Believe in rope-a-dope if you want. Believe that the Bush inner cabinet is engaged in a masterfully duplicitous diplomacy if you need to. But the latest evidence out of the White House is their spokesmen, regardless of the genius or lack thereof of their boss, really don't have a clue. Professionally speaking, the communications staff have demonstrated once again that they simply don't have the mental agility to deal with "out-messaging" their opponents. Case in point: the widely-quoted American main talking point after the Iraqis agreed to sanctions yesterday:

This is not a matter of inspections... It is about disarmament of Iraq's weapons of mass destruction..."

And how does one find out if Iraq has disarmed? Oh, yeah. Inspections.

PR Lesson #26: your key message should generally not use obvious circular logic. This was not the response of a communications staff that's playing the angles and anticipating the next moves in this high stakes diplomacy game.
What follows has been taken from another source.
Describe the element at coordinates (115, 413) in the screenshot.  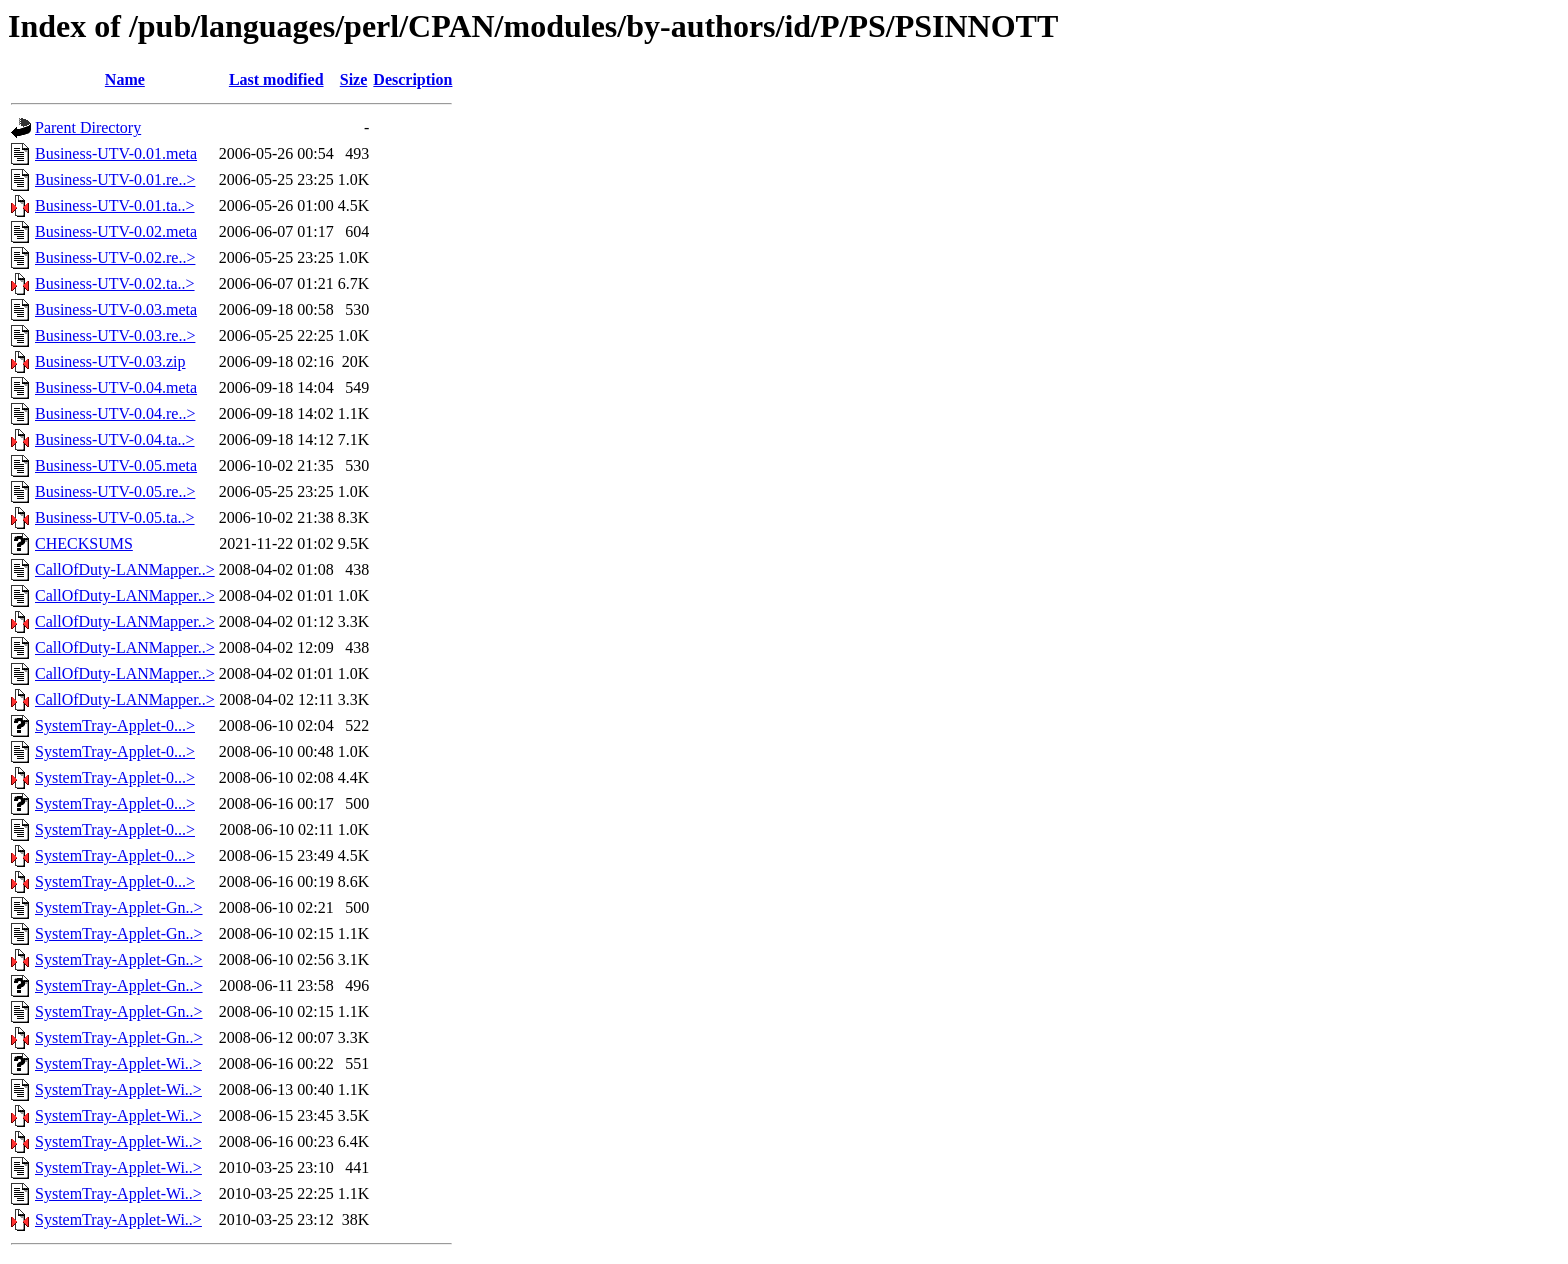
I see `Business-UTV-0.04.re..>` at that location.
To any PR professional, I'm sure it looks like the response of a staff that looked at Iraq's letter yesterday and said, "oh hell, now what's our message today?" PR-wise, they're flailing. And because PR is generally driven by policy, it's fair to assume, as Noam Scheiber does, that the "operators" (what army PR folk call non- army PR folk) in the White House are making this up as they go along, too. You might be wrong, but the communicators the U.S. is using at the moment bear no sign of playing a deep game here.

Posted by BruceR at 10:50 PM



I don't know about High Noon, but every time I see Kofi Annan pull this sort of pig-in-a-poke diplomacy I think of the O.K. Corral scene in Tombstone (still the best of the Wyatt Earp movies), when Sheriff Behan walks up to the Earps and Doc in the street and tells them they don't have to go to the shootout, because he's disarmed Ike Clanton and friends. Kurt Russell's Wyatt Earp tells him to get out of the way, and brushes right by him. (Behan then meekly stands aside while the Earps and Doc Holliday settle a score, then vainly tries to arrest them for disturbing the peace.)

There's little doubt Bush and the Americans were headed down the street for a shootout with Iraq up until now. Now Sheriff Kofi has said, "it's okay, I've disarmed them," does Bush push him out of the way, as well?

NB: As was just pointed out in the recent issue of Harper's, Wyatt Earp and friends' actions at the O.K. are open to broad interpretation. Only Western romanticism keeps Charlton Heston and company from castigating the poor man for trying to take the local populations' guns away. The O.K. corral shootout itself was, the entertaining telling in Tombstone notwithstanding, a pretty lopsided gunfight. And Doc Holliday was, without doubt, a psycho killer in his own right. In some interpretations, Sheriff Behan is something of a prototypical peacemaker, even, trying to keep the Earp and Clanton factions from blowing his town apart. In comparing Tombstone politics to the current Iraq-U.S. showdown, I hope I'm only seeing the parallels between two morally ambiguous circumstances, not passing judgment on either by extension.

NB#2: I really hate it that no one can spell the word "marshal" anymore. Listen, people: there is no second "L." So stop it.